==== Data ====

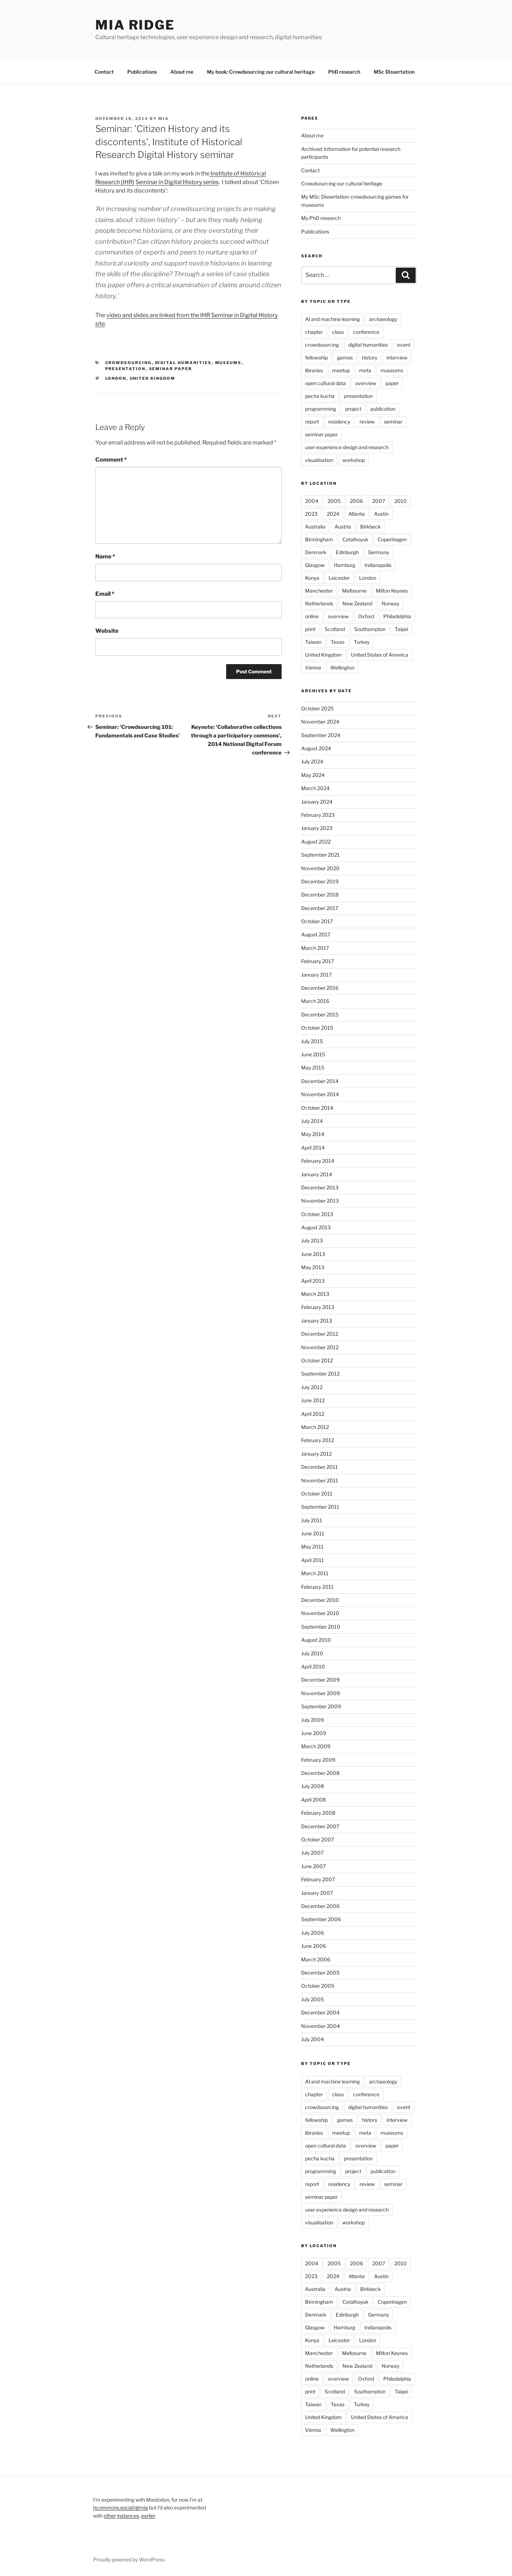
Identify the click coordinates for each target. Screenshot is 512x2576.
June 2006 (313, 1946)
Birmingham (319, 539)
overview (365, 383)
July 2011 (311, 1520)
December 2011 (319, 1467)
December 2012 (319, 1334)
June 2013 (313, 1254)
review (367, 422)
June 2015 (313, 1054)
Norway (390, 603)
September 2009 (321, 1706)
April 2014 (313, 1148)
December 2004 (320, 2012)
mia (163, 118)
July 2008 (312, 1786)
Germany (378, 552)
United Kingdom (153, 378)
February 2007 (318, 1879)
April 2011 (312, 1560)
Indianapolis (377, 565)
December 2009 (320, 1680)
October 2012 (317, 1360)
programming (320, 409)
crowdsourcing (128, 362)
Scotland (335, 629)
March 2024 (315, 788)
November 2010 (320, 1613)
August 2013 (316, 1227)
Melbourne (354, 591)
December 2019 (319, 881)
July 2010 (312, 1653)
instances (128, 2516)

====

Prompt: Your answer must be the line containing "crowdsourcing (128, 362)" and each line after it in the listing above, copied exactly.

Finished exercise:
crowdsourcing (128, 362)
Scotland (335, 629)
March 2024 (315, 788)
November 2010 (320, 1613)
August 2013 (316, 1227)
Melbourne (354, 591)
December 2019 (319, 881)
July 2010 (312, 1653)
instances (128, 2516)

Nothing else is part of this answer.